Court Battles over Liberace’s Estate
As one of the most famous pianists in the world, Liberace had amassed a huge fortune by the time of his death in 1987. Although it seems that not one source can pinpoint just how much he was worth.
Some sources state that his wealth was around $115 million, while others say that it was only a fraction of that at $20 million. Either way, it was a massive sum of money in 1987 and since Liberace died a bachelor with no children, the vultures lined up to try and take their share.
The first group of people to contest Liberace’s will in court were three nephews and one niece. They were the children of his late brother Rudy and they contested the will not even a month after his passing.

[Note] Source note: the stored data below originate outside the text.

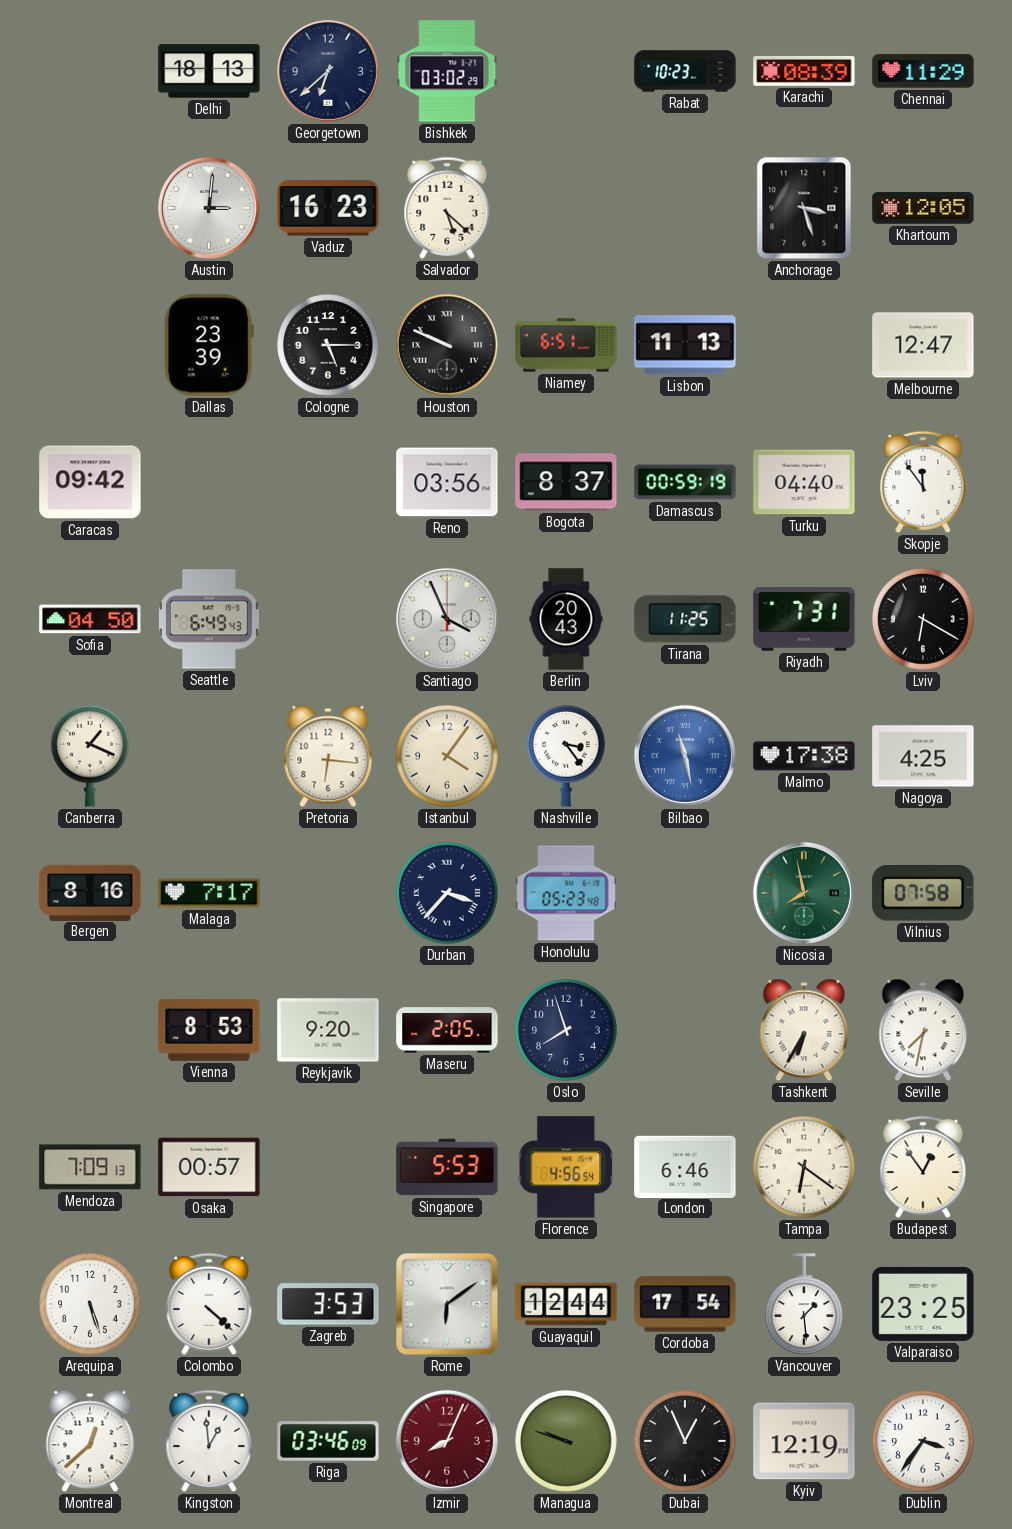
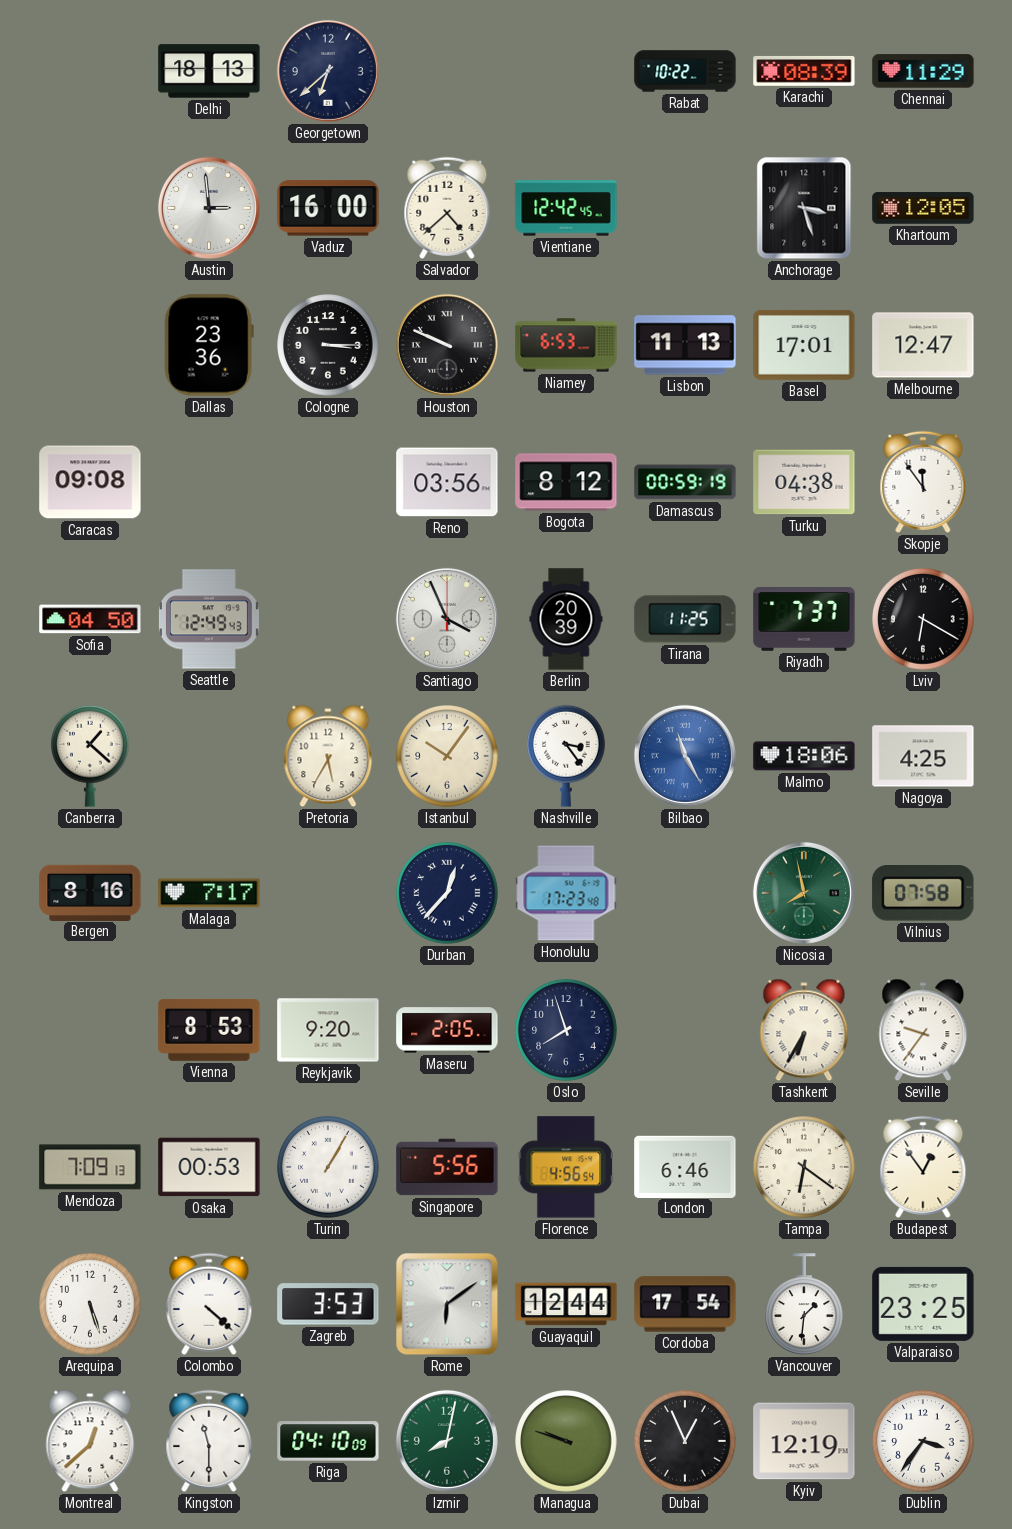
Bishkek: 03:02 -> none
Rabat: 10:23 -> 10:22
Austin: 3:01 -> 2:59
Vaduz: 16:23 -> 16:00
Salvador: 5:22 -> 4:38
Vientiane: none -> 12:42
Dallas: 23:39 -> 23:36
Cologne: 5:15 -> 3:15
Niamey: 6:51 -> 6:53
Basel: none -> 17:01
Caracas: 09:42 -> 09:08
Bogota: 8:37 -> 8:12
Turku: 04:40 -> 04:38
Seattle: 6:49 -> 12:49
Berlin: 20:43 -> 20:39
Riyadh: 7:31 -> 7:37
Canberra: 1:19 -> 1:22
Pretoria: 6:16 -> 5:35
Istanbul: 4:06 -> 10:06
Bilbao: 11:28 -> 11:25
Malmo: 17:38 -> 18:06
Durban: 3:37 -> 12:37
Honolulu: 05:23 -> 17:23
Seville: 7:32 -> 9:36
Osaka: 00:57 -> 00:53
Turin: none -> 1:05
Singapore: 5:53 -> 5:56
Vancouver: 1:29 -> 1:31
Kingston: 12:59 -> 11:30
Riga: 03:46 -> 04:10
Izmir: 8:04 -> 8:02
Izmir dial: burgundy -> green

Their argument was that they were close with “Uncle Lee” and couldn’t wrap their heads around why he wouldn’t leave them anything in his will. Their case was thrown out by a Nevada judge on the grounds that Liberace had never included them in any of his previous wills.
The other court battle was not so much surrounding Liberace’s will as it was to remove the executor of Liberace’s will, Joel Strote. The case was filed by the five recipients of Liberace’s will including Angelina Liberace, Cary James Wyman, Seymour Heller, and Dorothy McMahon.
They argued that Liberace was not of sound mind during the two weeks before his death and that the lawyer and executor of his will, Joel Strote, had taken advantage of him.
However, as this Associated Press article points out “According to provisions of the will made public Wednesday, three of the five received more in the death-bed will Strote drew up than in a will Liberace executed in 1982.”
In the end, a judge ruled against the family and friends of Liberace and in favor of Joel Strote.